(YOUR INSTRUCTIONS):
I need every line of the material below that includes the string "مراکز".

(DATA RECORDS):
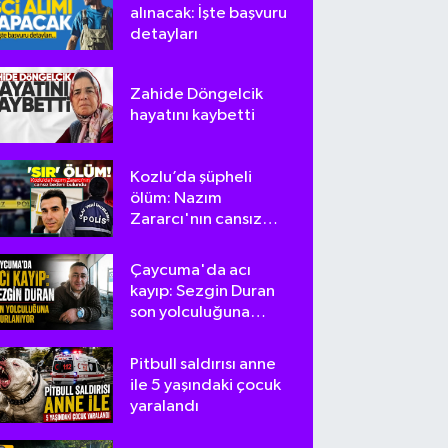
alınacak: İşte başvuru
detayları
Zahide Döngelcik
hayatını kaybetti
Kozlu’da şüpheli
ölüm: Nazım
Zararcı'nın cansız
bedeni bulundu
Çaycuma'da acı
kayıp: Sezgin Duran
son yolculuğuna
uğurlanıyor
Pitbull saldırısı anne
ile 5 yaşındaki çocuk
yaralandı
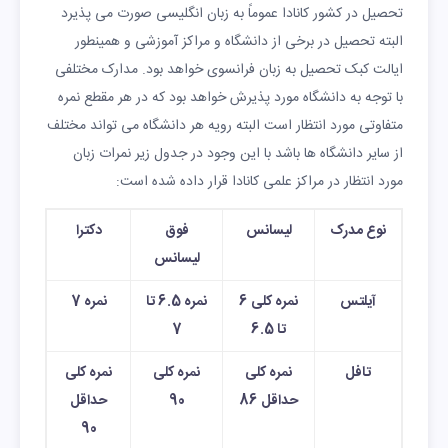
تحصیل در کشور کانادا عموماً به زبان انگلیسی صورت می پذیرد
البته تحصیل در برخی از دانشگاه و مراکز آموزشی و همینطور
ایالت کبک تحصیل به زبان فرانسوی خواهد بود. مدارک مختلفی
با توجه به دانشگاه مورد پذیرش خواهد بود که در هر مقطع نمره
متفاوتی مورد انتظار است البته رویه هر دانشگاه می تواند مختلف
از سایر دانشگاه ها باشد با این وجود در جدول زیر نمرات زبان
مورد انتظار در مراکز علمی کانادا قرار داده شده است:
نوع مدرک
لیسانس
فوق
دکترا
لیسانس
آیلتس
نمره کلی 6
نمره 6.5 تا
نمره 7
تا 6.5
7
تافل
نمره کلی
نمره کلی
نمره کلی
حداقل 86
90
حداقل
90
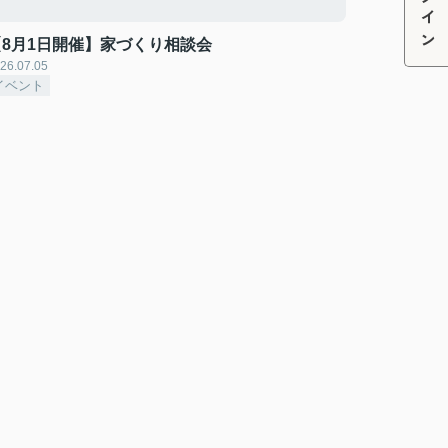
ログイン
【8月1日開催】家づくり相談会
26.07.05
イベント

(OUTPUT FOR THIS TASK):
البته تحصیل در برخی از دانشگاه و مراکز آموزشی و همینطور
مورد انتظار در مراکز علمی کانادا قرار داده شده است:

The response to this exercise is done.